Duan discussed the World Model during a presentation at the Computer Vision and Pattern Recognition (CVPR 2023) conference. He described it as a “basic model that can be fine-tuned for downstream tasks”, kinda like how language models are pre-trained and then tweaked for specific applications. The downstream tasks Duan mentioned include detecting the volume, surface, and objects around the car, recognizing lane markings and traffic lights. Right now, Tesla handles these tasks separately, with different networks for lanes and lights. The World Model could unify them.
The key to building this World Model? Data and lots of it. “We spend more time on data than the model itself” Duan said. With a fleet of 4 million vehicles capturing rare and challenging scenarios, Tesla’s got a ton of data to feed into their “data engine.”

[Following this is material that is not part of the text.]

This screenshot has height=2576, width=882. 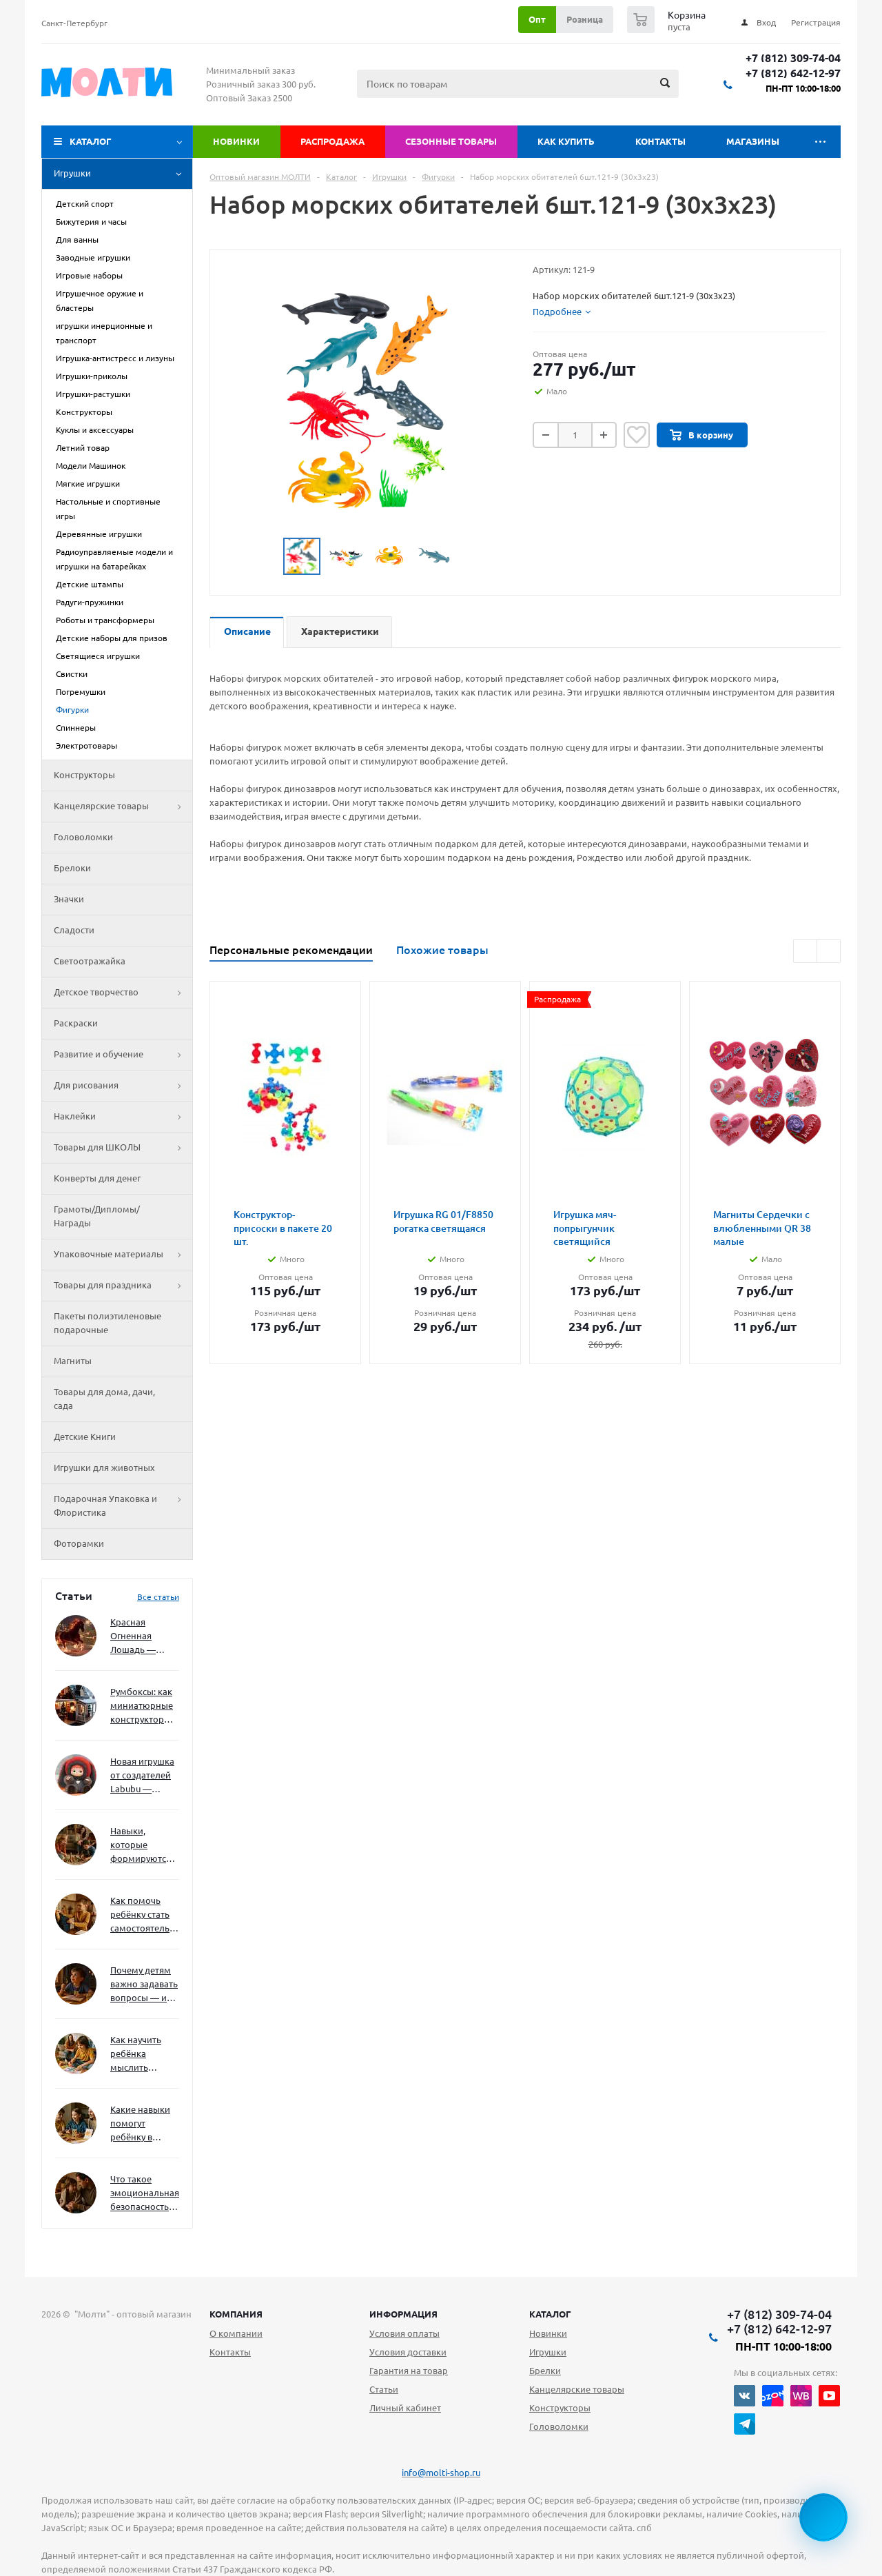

While Duan focused mostly on perception, Ashok Elluswamy from Tesla also discussed prediction and control. Compared to Wayve’s World Model concept, Tesla’s seems more advanced.

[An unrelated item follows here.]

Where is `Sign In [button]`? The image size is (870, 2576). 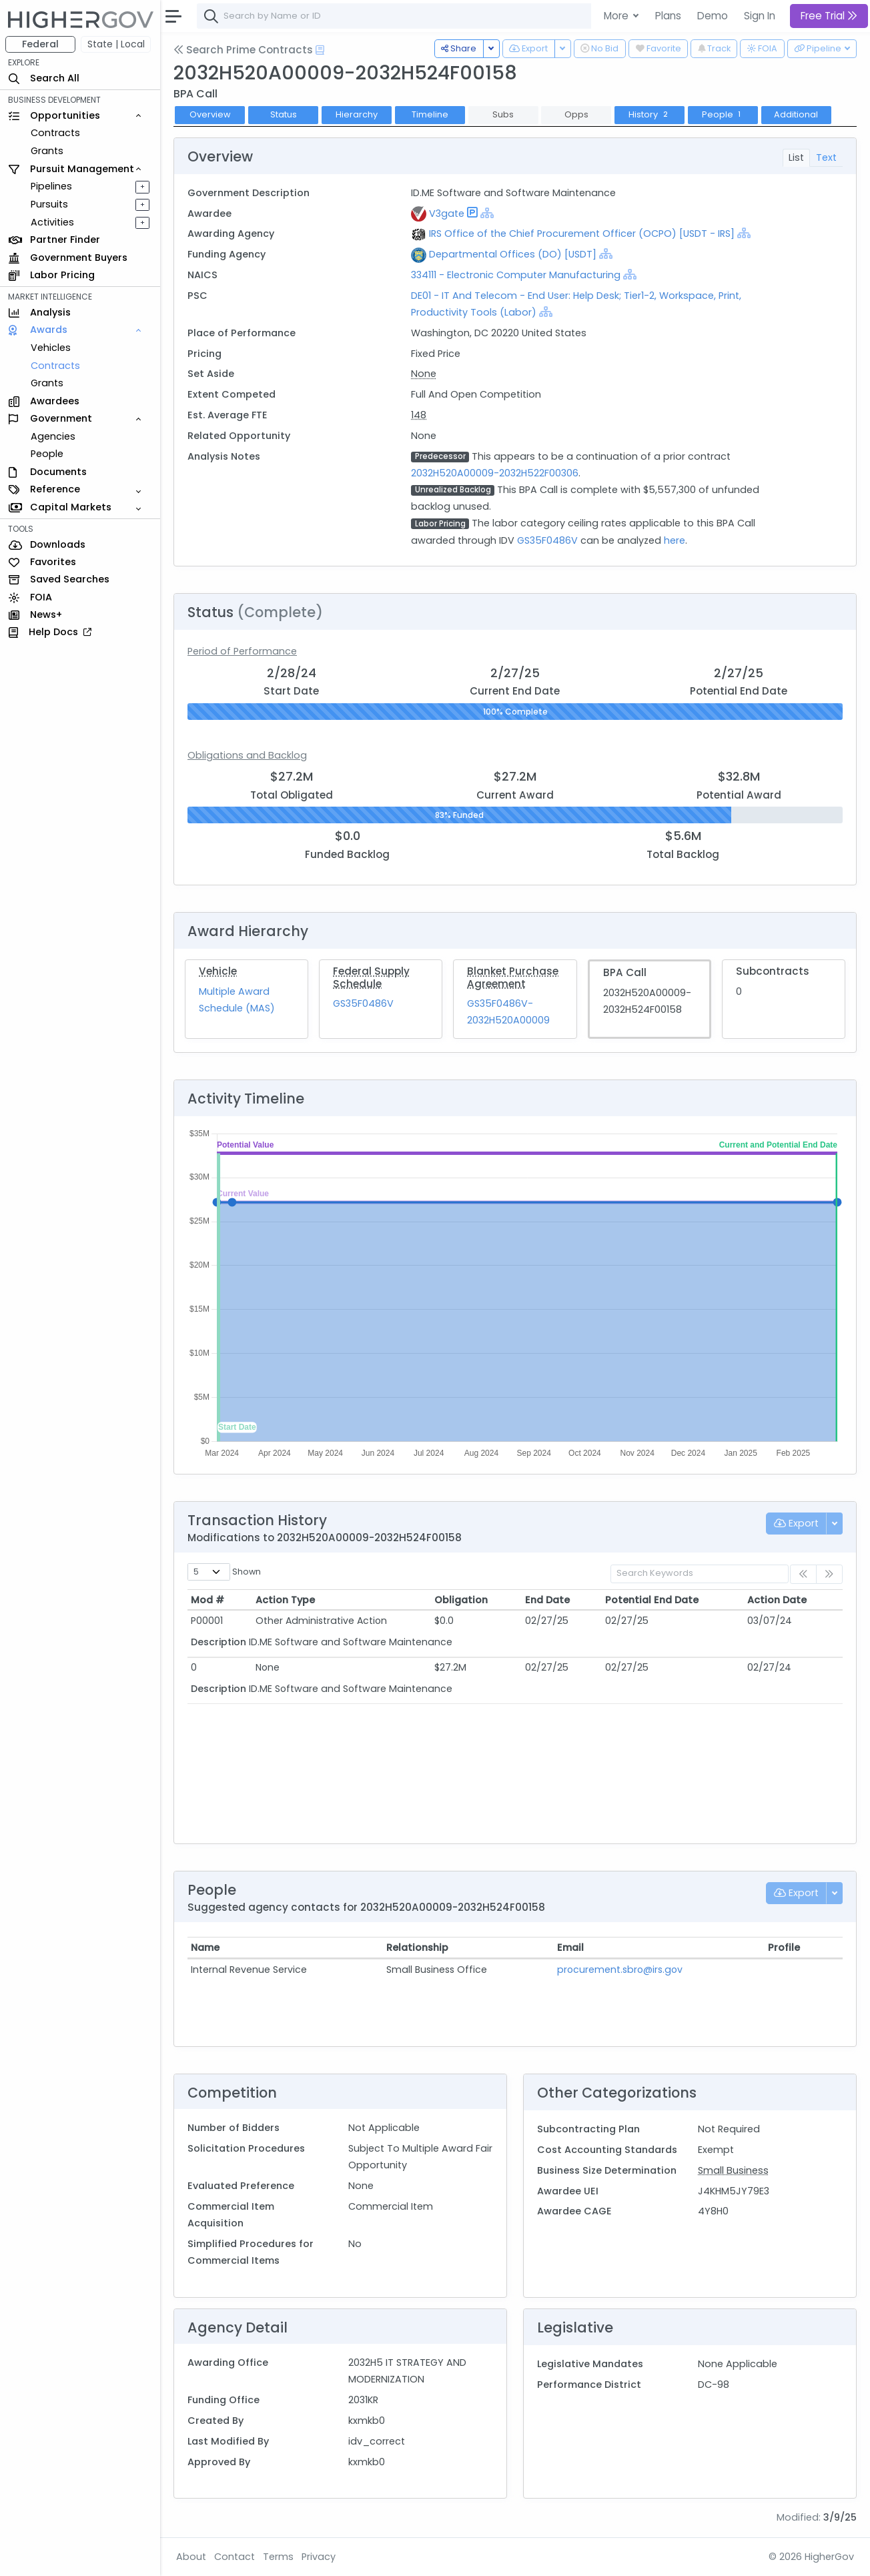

When asked about next steps, Duan said the World Model’s “crucial for end-to-end autonomous driving.” Though he didn’t share too many details yet. To handle the huge amount of data the World Model needs, Tesla’s experimenting with “dynamic resolution.” They’re also using custom neural network accelerators and chips to process everything fast enough for real-time perception in the vehicle.
The World Model gives Tesla a “4D understanding of the world,” according to Duan. The next challenges are figuring out “how to derive different applications in a very lightweight way” to represent complex driving scenarios.
While Transformers have been hot in AI lately, deploying them in vehicles isn’t easy. But with homegrown accelerators, the Full Self-Driving computer (Tesla Dojo Supercomputer to Kick Off Production in 2023, Set to Radically Advance AI), and a skilled deployment team, Tesla’s equipped to combine CNN and Transformers as needed to get the job done. Performance and completing the actual driving tasks are higher priorities than theoretical debates over approaches.
The World Model could be the breakthrough that leads to fully autonomous Tesla. But we’ll have to wait for more details to know for sure. Hints suggest Tesla’s autonomous progress is accelerating.